The massive explosion killed more than 1,800 people, injured another 9,000—including blinding 200—and destroyed almost the entire north end of the city of Halifax, including more than 1,600 homes. The resulting shock wave shattered windows 50 miles away, and the sound of the explosion could be heard hundreds of miles away.

The geology of Nova Scotia is most interesting. It is a relatively small province of Canada but rich with geologic history. The deep drainage channels that cut through the uplands have exposed the roots of the mountains. The exposure has laid bare rocks that are among the oldest of the Earth’s crust and are representative of most of the geological time scale. Peninsular Nova Scotia consists of Paleozoic cover pierced by a granite backbone that, because it is highly resistant to change, occupies the higher elevations.

The North Mountain resulted from volcanic action in Triassic times, and the Annapolis and Cornwallis valleys were carved out in the same period. Practically all the industrial minerals, including gypsum, limestone, sandstone, salt and barites, occur in rocks of the Mississippian age. The coal deposits of the province are to be found in the several groups of Pennsylvanian rocks, especially the Pictou, Stellarton and Morien groups.

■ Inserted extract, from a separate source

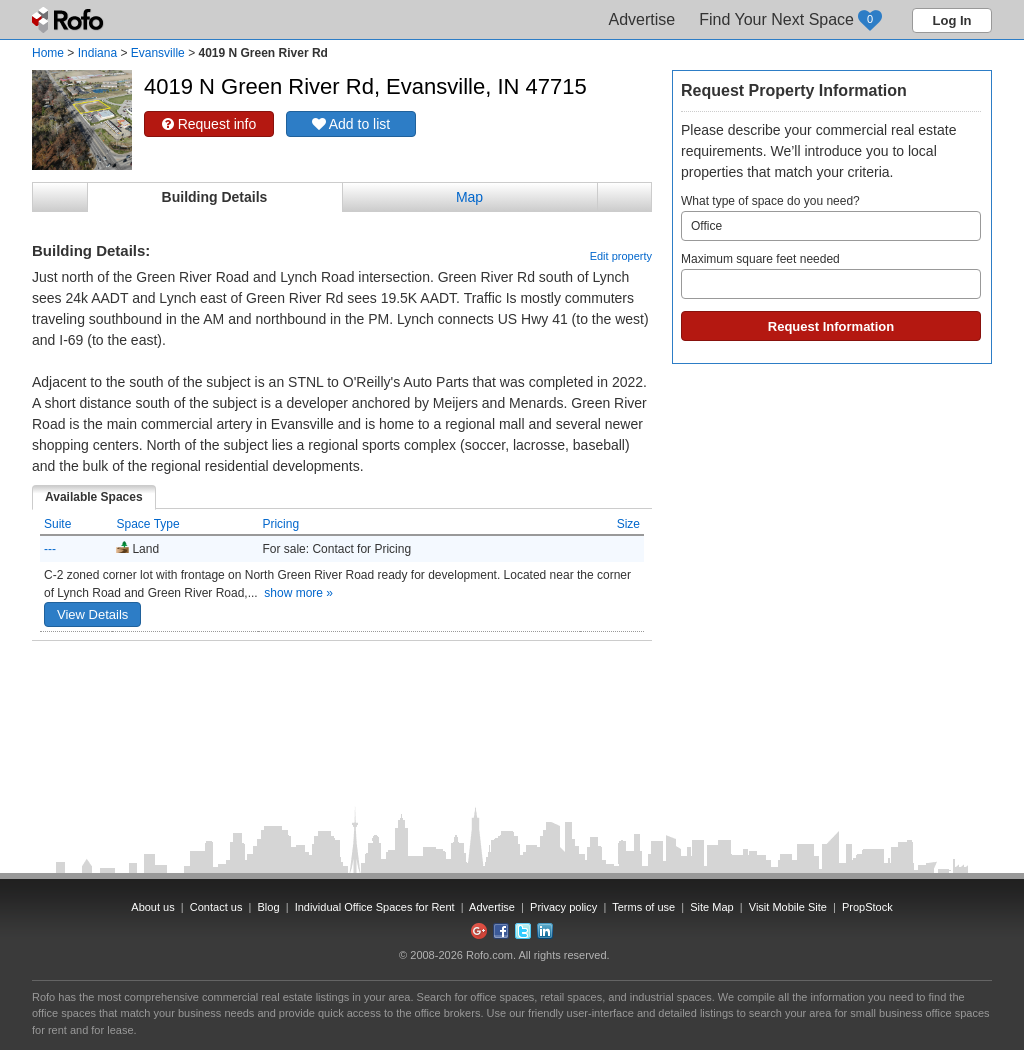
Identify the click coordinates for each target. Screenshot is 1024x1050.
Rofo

Originally, most of the province was covered by forest, but little of the virgin forest remains, except in the plateau of northeast Cape Breton Island. Secondary growth has tended to be coniferous because of the acid soil and the slow growing season, but hardwoods continue to exist in sufficient abundance to produce a colorful display in the autumn. In swampy areas and rocky barrens, mosses, lichens, ferns, scrub heath and similar growths are common. Wild flowers grow in profusion, among which the mayflower, pitcher plant, white water lily and several varieties of violets stand out for their beauty.

Widely found throughout the province are herbaceous plants such as Clintonia, cranberries, blueberries and many species of goldenrod. The European cuckooflower has become common in the Annapolis Lowland, while the ragwort has spread over eastern Nova Scotia.

Roughly 29 per cent of Nova Scotia’s land is suitable for agricultural purposes. The best farming land is in the lowlands, where soils have developed on deep tills; the uplands usually have shallow, stony soils. The most extensive lowlands, and hence the best agricultural land, are along the Bay of Fundy and Northumberland Strait. The tremendously high tides of the Bay of Fundy have created large areas of marshland, which, by means of dykes begun in Acadian times, have been converted into valuable agricultural lands.